There is some communication between the Garmin chart plotter and the Raymarine autopilot, but it's not seamless. The plotter will send course changes to the autopilot and it will alarm if there is too much tracking error but It's easier just to use the autopilot directly. Let me know if that works. Thanks for your comments.
Great video thanks
Hi Tom, Thank you for watching! I am glad you found it useful.
Is this the same method I need to connect my Simrad autopilot and Simrad radar to the nmea2k I am about to install? Thx
Hi Kit, I am sorry for the late response. I missed your comment. I am not sure about that. I used NMEA200 to connect my Ramarine and Garmin devices because they could not be connected otherwise. I know that I can connect other Garmin devices together via NMEA but devices like RADAR and SONAR use high band width so they need to be connected directly to each other. As far as I know NMEA 2000 cannot handle that type of data connection. I would assume you would need to hook up your RADAR and chart plotter directly. You should check with the Simrad rep on that. Let me know how the install went and what you found out. Thanks for watching.

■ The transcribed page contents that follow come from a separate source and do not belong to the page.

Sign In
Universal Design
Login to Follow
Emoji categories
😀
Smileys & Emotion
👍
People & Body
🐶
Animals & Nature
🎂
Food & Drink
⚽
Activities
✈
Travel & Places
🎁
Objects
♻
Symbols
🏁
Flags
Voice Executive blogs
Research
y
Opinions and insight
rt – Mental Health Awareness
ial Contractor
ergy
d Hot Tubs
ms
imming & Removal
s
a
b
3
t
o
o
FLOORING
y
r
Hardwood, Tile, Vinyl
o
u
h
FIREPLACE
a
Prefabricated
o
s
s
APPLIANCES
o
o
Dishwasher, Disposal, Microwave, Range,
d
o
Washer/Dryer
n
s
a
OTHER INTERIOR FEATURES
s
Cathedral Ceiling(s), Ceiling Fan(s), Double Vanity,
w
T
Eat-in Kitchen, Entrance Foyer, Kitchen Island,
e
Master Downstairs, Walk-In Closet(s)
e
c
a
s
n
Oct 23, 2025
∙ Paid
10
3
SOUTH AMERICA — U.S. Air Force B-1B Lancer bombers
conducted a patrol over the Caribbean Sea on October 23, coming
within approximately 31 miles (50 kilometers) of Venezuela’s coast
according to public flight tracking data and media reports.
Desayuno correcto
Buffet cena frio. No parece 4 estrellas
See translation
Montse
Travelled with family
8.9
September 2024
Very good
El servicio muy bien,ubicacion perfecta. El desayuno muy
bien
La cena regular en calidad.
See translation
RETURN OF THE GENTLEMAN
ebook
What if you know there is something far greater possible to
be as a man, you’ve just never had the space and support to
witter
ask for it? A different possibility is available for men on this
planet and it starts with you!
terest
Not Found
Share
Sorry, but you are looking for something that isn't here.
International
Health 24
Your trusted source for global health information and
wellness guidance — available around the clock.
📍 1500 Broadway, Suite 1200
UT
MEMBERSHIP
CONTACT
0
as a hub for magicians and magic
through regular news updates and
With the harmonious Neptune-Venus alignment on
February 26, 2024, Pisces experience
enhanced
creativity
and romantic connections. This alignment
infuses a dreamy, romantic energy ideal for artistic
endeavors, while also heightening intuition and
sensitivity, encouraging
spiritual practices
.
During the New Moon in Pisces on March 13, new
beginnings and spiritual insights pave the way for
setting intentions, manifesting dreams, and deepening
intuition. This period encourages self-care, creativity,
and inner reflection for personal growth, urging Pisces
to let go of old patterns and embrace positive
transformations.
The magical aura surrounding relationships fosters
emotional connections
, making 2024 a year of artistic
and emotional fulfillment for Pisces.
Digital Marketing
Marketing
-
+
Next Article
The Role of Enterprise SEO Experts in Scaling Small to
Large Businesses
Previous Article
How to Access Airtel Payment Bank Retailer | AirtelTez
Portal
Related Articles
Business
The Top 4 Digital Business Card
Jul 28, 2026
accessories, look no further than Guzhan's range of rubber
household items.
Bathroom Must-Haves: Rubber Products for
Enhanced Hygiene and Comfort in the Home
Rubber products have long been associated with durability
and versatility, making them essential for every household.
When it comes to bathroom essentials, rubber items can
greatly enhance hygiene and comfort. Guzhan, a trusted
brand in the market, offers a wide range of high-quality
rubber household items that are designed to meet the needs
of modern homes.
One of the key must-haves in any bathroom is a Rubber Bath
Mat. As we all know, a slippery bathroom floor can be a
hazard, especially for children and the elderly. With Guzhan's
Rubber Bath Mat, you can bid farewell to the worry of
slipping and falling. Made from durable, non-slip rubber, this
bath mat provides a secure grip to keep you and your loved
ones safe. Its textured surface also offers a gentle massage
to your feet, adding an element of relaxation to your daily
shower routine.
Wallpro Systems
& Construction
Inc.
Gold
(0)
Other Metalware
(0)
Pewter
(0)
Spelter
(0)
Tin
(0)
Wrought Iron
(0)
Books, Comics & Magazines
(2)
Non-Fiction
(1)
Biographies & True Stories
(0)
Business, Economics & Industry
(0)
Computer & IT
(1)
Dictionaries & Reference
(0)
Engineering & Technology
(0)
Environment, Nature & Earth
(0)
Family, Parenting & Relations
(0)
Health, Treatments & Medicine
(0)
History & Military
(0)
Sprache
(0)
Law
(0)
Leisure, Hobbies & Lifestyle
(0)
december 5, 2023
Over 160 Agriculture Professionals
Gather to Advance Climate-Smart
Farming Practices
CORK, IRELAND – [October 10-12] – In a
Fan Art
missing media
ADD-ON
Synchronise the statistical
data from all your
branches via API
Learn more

is the connection from the STNG network to the NMEA 2000 network connected to the end of the nmea 2000 backbone or is the STNG network connected at a drop? From your video it appears you have one terminator on the STNG side and one on the NMEA 2000 side. Can you confirm that?
Hi Denise, Thank you for your questions. To confirm the STNG is connected to the backbone of the NMEA 2000 with terminal resistors on each opposing end. Are you doing something similar on your boat?